◆ Exercise
Look through the lines below, find those with the word "language", and copy them.

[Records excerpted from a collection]
:::::

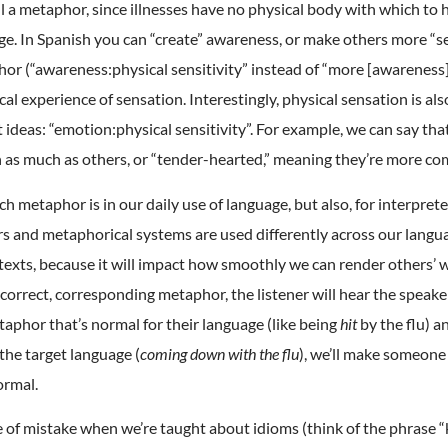
ill a metaphor, since illnesses have no physical body with which to 
e. In Spanish you can “create” awareness, or make others more “sen
or (“awareness:physical sensitivity” instead of “more [awareness]:u
al experience of sensation. Interestingly, physical sensation is al
t ideas: “emotion:physical sensitivity”. For example, we can say th
on as much as others, or “tender-hearted,” meaning they’re more c
ch metaphor is in our daily use of language, but also, for interprete
s and metaphorical systems are used differently across our lang
exts, because it will impact how smoothly we can render others’ 
 correct, corresponding metaphor, the listener will hear the speake
aphor that’s normal for their language (like being
hit
by the flu) a
 the target language (
coming down with the flu
), we’ll make someone
ormal.
 of mistake when we’re taught about idioms (think of the phrase “k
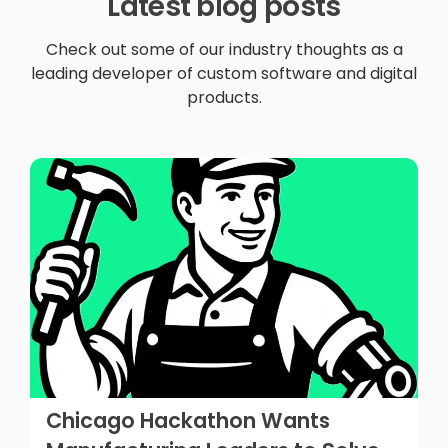
Latest blog posts
Check out some of our industry thoughts as a
leading developer of custom software and digital
products.
Chicago Hackathon Wants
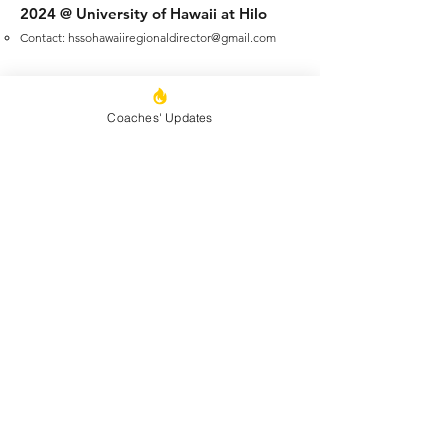
2024 @ University of Hawaii at Hilo
Contact:
hssohawaiiregionaldirector@gmail.com
​
Additional information and details
regarding events and schedule of
Coaches' Updates
Regional Tournaments will be published
and communicated to coaches as plans
for each Regional Tournament are
finalized. Event group schedules will
follow the National Tournament
schedules.
The State Director will assign teams to
Regional Tournaments.
Regional
Tournaments may include a mix of both
Championship League teams and
Medalist League Teams.
The State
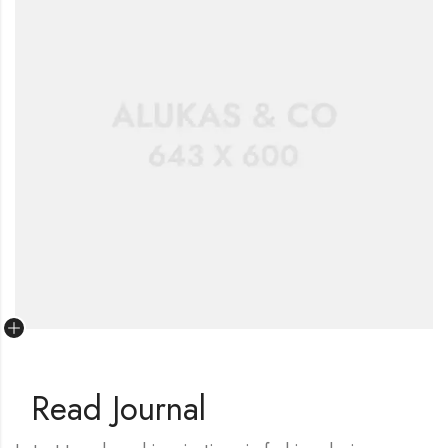
Read Journal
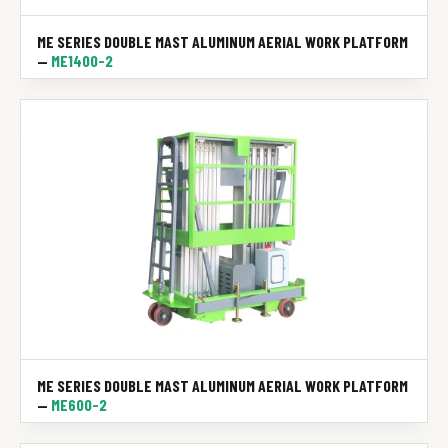
ME SERIES DOUBLE MAST ALUMINUM AERIAL WORK PLATFORM
—
ME1400-2
ME SERIES DOUBLE MAST ALUMINUM AERIAL WORK PLATFORM
—
ME600-2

:::::

◆ Exercise answer
ch metaphor is in our daily use of language, but also, for interprete
aphor that’s normal for their language (like being
 the target language (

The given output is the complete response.